With glorious bushels of fresh produce, stinky cheeses, crusty bread, local honey and overpriced flowers, the local farmer’s market is my absolute favorite way to spend a Sunday afternoon.  I can gather cheap, ethical, locally grown produce to my hungover heart’s content.  Arms full of greenery, I can skip the two blocks home and plan out healthy, fresh meals for the week. 

There’s only one problem with this brilliant equation: I live in Chicago.  Consequently, my local farmer’s market only exists in “summer”, from June to October (which is already stretching the bounds of nice weather).  So what’s a veggie to do for the other 7 months of the year?  Good question.  I’m still working that one out. 

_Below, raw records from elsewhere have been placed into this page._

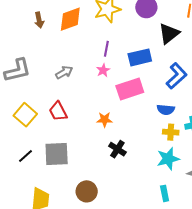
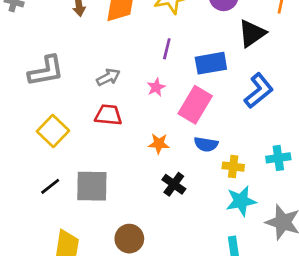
pink star: (103, 70) -> (156, 87), moved
pink rectangle: (130, 89) -> (195, 105), turned -44
blue semicircle: (166, 110) -> (206, 144), moved
red trapezoid: (58, 111) -> (108, 115), moved, turned 120
yellow cross: (171, 132) -> (233, 167), moved

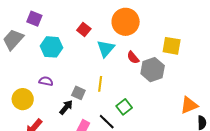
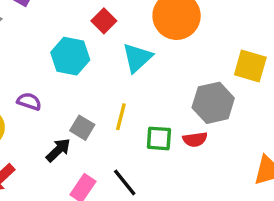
cyan hexagon: (52, 47) -> (70, 56), moved
red semicircle: (133, 57) -> (195, 139), moved, turned -64
green square: (124, 107) -> (159, 138), moved, turned 35

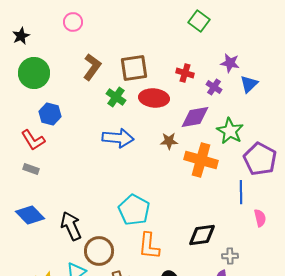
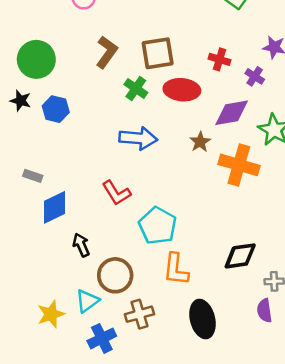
black star: (21, 36) -> (21, 101), moved, turned -30
red L-shape: (33, 140) -> (116, 193), moved
brown star: (169, 141) -> (200, 142), turned -30
blue diamond: (30, 215) -> (55, 207), moved, turned -72
black arrow: (71, 226) -> (81, 245), size x0.7

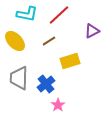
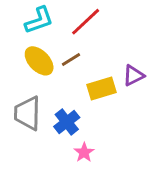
cyan L-shape: (27, 14) -> (39, 20), turned -30
purple triangle: (92, 31) -> (133, 75), moved
yellow ellipse: (15, 41) -> (39, 61), moved

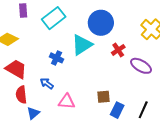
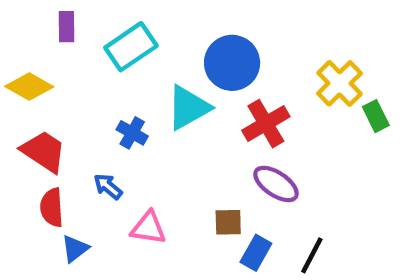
red cross: (118, 50) -> (266, 124), size x1.5
purple ellipse: (141, 66) -> (276, 184), moved

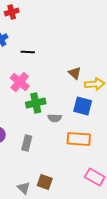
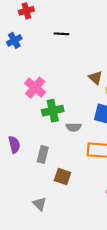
black line: (28, 52) -> (61, 34), moved
brown square: (45, 182) -> (63, 176), moved

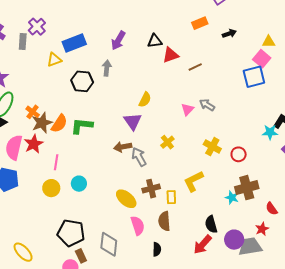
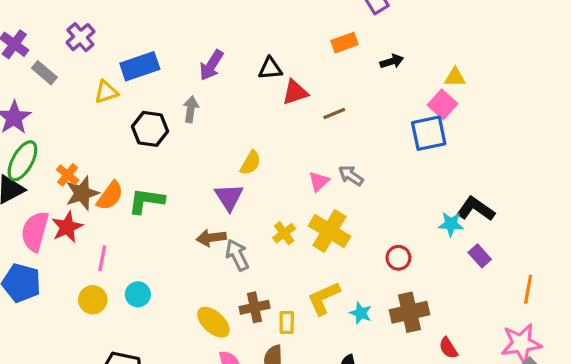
gray rectangle: (23, 41) -> (44, 73), moved, turned -56
yellow cross: (212, 147) -> (329, 231), moved, size x1.4
cyan star: (232, 197) -> (361, 313), moved

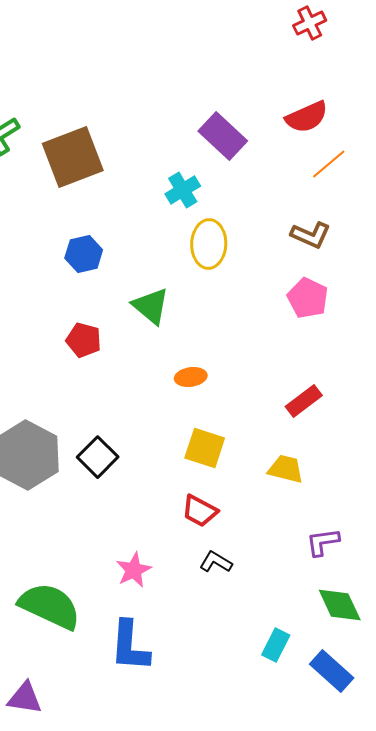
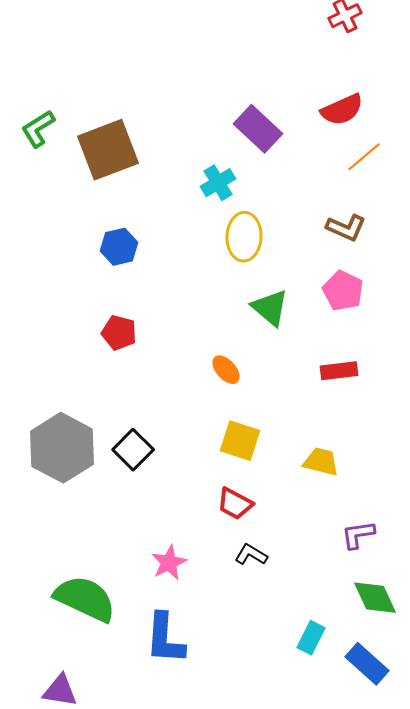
green triangle: (151, 306) -> (270, 308), moved
orange ellipse: (191, 377) -> (226, 370), turned 56
red rectangle: (304, 401) -> (339, 371), moved, turned 30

Of course, I could just shop at regular grocery stores, but a) that’s not fun and b) their produce kinda sucks it.  So usually, I venture to the all produce grocery store, but that is unfortunately far away and doesn’t sell anything but produce, leaving me to make two trips anyway.  My other option is “healthier” stores like Trader Joe’s or Whole Food’s.  But as far as I’m concerned, “healthier”  usually just means “expensive” and I just avoid such places.** 

So yesterday, after returning the XXL pajama pants my mother gifted me for Christmas, I found myself in Lincoln Park and less than a block from the largest Whole Foods in the world (or maybe just Chicago, but this is a huge grocery store).  Figuring that I’ve eaten nothing but sugar and butter in various forms for the last week, I shrug and wander in.  This was my first mistake. 

My second mistake was that after battling through the aisles of fair trade locally roasted coffee, imported organic produce, handmade all-natural soaps and cheese made from free-range rabbit milk or somesuchshit, I had a cart full of groceries that would have cost me roughly three times my monthly grocery budget…for a week’s worth of groceries.  Oops.  So in a moment of panic, I abandoned my cart somewhere near the un-packaged grass-fed chicken eggs, grabbed the four items I absolutely needed (and guacamole, because, you know) and ran for the checkout. 

100% consumer recycled bag in hand, I searched for an exit and noticed that this monstrosity had a bar.  Like a straight-up ten tap, fully stocked bar.  As frazzled as I may have been by my trip to the grocery store, I managed to acknowledge that my problems are silly and head out.  I also acknowledged that I probably would only hate myself more if I spent $9 on an organic beer that would likely taste like wheatgrass.

I spend my trip home pondering who are all of these people who not only have enough money to shop at this store, but are also somehow magically not working at two in the afternoon on a Tuesday.  The answer still eludes me.  Then, in the way that all Chicagoans do in the depths of winter, I begin planning for spring.  I google “Logan square farmer’s market” hoping to revel in the hope that one day this city will not be covered in snow only to be greeted by:

“Welcome to the Logan square indoor winter farmer’s market”

Well, that solves that. 

*Which for the record is a trait that Cat and I inherited from our Paternal side.

** I realize these are all really bourgeois problems, but I work from home and I’m on break from school, so I have too much time to think about crap like where I’m going to buy more grapefruit.